__Your goal__
From the listing below, copy each line that contains the word "intensity".

++++++++++

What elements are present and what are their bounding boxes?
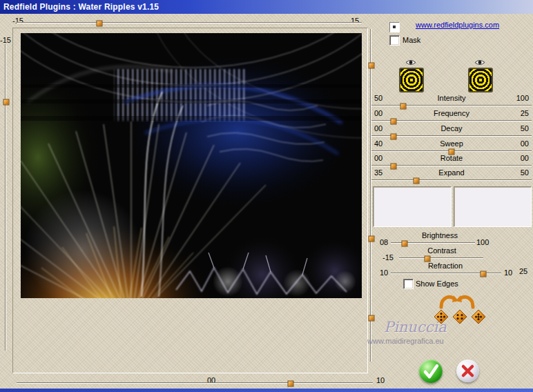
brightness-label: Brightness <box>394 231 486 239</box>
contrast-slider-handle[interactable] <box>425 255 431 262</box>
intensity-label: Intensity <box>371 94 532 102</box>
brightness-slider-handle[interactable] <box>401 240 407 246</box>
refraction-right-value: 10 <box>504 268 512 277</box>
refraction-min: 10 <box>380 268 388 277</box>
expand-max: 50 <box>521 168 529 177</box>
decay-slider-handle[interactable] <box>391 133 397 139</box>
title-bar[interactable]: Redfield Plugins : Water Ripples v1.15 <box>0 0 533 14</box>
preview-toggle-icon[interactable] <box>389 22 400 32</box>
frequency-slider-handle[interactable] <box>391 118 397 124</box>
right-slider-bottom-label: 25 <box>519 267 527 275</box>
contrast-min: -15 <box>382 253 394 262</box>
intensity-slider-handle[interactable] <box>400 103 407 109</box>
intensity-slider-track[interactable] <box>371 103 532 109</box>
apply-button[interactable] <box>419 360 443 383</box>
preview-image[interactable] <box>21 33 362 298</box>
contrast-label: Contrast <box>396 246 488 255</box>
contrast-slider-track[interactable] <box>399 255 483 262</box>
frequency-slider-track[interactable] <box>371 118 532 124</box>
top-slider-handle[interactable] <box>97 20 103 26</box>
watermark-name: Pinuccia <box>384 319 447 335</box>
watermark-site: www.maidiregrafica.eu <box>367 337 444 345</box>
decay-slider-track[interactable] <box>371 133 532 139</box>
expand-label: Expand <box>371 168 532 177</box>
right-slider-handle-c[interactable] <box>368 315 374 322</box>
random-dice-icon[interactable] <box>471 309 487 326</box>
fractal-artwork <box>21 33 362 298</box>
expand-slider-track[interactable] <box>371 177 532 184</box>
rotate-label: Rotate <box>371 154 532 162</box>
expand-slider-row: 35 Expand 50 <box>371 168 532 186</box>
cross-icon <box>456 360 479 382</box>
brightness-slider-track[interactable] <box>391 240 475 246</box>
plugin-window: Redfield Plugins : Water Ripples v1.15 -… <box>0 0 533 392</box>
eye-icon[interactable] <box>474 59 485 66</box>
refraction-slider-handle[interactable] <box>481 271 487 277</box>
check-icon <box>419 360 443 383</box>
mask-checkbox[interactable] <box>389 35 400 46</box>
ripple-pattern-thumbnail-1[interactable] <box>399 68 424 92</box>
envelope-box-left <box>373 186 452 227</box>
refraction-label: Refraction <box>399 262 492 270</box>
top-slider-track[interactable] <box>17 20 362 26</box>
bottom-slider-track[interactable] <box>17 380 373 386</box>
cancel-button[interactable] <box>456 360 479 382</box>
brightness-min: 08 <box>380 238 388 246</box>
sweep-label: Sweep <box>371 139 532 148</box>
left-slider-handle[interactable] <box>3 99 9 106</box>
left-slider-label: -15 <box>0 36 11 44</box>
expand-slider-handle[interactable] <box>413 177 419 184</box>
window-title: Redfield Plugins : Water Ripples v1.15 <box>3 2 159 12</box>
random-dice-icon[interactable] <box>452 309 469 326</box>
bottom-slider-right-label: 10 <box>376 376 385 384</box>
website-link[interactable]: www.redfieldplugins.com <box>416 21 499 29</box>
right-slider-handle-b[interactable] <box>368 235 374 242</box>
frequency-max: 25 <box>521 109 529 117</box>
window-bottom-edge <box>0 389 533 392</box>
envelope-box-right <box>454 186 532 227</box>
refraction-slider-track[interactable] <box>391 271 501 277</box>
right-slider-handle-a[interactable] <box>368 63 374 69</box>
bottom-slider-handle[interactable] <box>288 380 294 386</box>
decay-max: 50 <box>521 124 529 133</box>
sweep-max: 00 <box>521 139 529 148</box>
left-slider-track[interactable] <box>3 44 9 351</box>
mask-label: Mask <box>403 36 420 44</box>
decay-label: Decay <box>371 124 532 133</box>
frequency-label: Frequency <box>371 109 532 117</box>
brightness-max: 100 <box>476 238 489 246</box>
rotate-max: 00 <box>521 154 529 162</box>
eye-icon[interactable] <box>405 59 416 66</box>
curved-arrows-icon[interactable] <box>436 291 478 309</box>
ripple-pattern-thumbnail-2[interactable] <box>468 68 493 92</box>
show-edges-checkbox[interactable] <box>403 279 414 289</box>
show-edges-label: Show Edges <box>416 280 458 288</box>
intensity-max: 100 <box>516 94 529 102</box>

++++++++++

__Task response__
intensity-label: Intensity <box>371 94 532 102</box>
intensity-slider-handle[interactable] <box>400 103 407 109</box>
intensity-slider-track[interactable] <box>371 103 532 109</box>
intensity-max: 100 <box>516 94 529 102</box>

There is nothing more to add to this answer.